An older, more involved game we frequently play is Descent: Journeys in the Dark. This requires a volunteer to be the Dungeon Master to set things up, and more planning than a quick, “Hey let’s play this real fast,” but it’s well worth it. Players can trade items if they can’t use them and help one another build a more powerful character. While you can no longer find the First Edition we have, the Second Edition is found online and in many game retailers. This is the sort of game we can set up for a weekend, and have our own dungeon crawl without having to roll up characters and the like, limited only by the DM’s imagination and whatever items you acquire.
Munchkin in its base form is wonderfully irreverent, and its numerous expansions only help its case. Not only is the goal of the game to win, but it’s to prevent everyone else at the table from winning by whatever means necessary. Once they’re feeling confident, and in the midst of a fight, you throw down a Curse card that changes the tide of battle; many are capable of mucking up the works enough your opponent can’t beat the monster.
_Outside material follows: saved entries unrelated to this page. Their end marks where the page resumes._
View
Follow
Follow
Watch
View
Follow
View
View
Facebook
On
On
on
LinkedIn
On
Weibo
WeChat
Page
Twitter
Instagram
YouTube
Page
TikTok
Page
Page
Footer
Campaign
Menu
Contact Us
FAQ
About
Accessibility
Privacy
From there, you have a choice – you can watch them fail and enjoy whatever “Bad Stuff” happens, or you can offer your assistance (and name your price). Half of the enjoyment from the game is watching who forges what alliance and how long it lasts before the backstabbing begins.
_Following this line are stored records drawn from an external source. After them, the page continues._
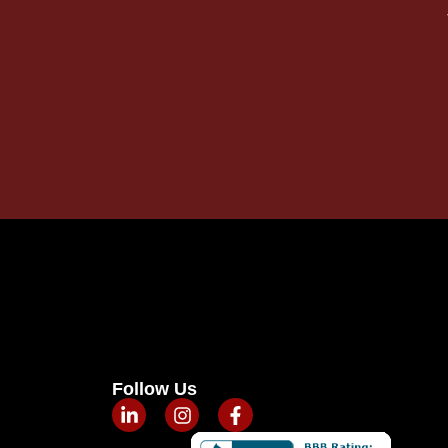
Follow Us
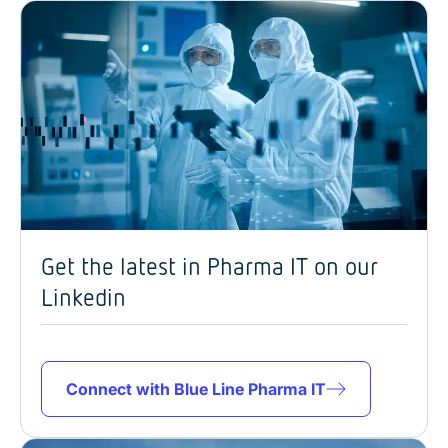
Get the latest in Pharma IT on our
Linkedin
Connect with Blue Line Pharma IT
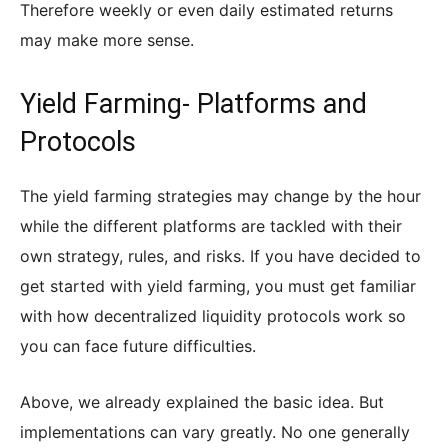
Therefore weekly or even daily estimated returns
may make more sense.
Yield Farming- Platforms and
Protocols
The yield farming strategies may change by the hour
while the different platforms are tackled with their
own strategy, rules, and risks. If you have decided to
get started with yield farming, you must get familiar
with how decentralized liquidity protocols work so
you can face future difficulties.
Above, we already explained the basic idea. But
implementations can vary greatly. No one generally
The card-type games have taken the world by storm over the last few years, and you can find one to suit nearly every taste out there, but I have my eye on one in particular: Kombat Kittens. I have a soft spot for animals, and while the mechanics are a bit different than what I’m used to, I feel like the humor factor will compensate for the learning curve, as well as the wait. Sadly, never having played it, I can’t offer much in the way of insights, but I know some play-testers for it, who enjoyed it a great deal.
It’s eerily quiet in my house lately, as it has been for the last month or so. My two teens have been visiting their dad, which means any interactions we have are long distance. We’ve used things like Skype for voice chat during games of League of Legends, Smite, and so on, but it’s not the same as the fun, friendly banter we have when we’re in the same room. I’m definitely looking forward to quality, imaginative family fun when they get home!
If your family gets bored with the weekly Scrabble, Sorry or Stratego games, you may give a card-based game a try. Oh, and by the way, there’s even one with Killer Bunnies!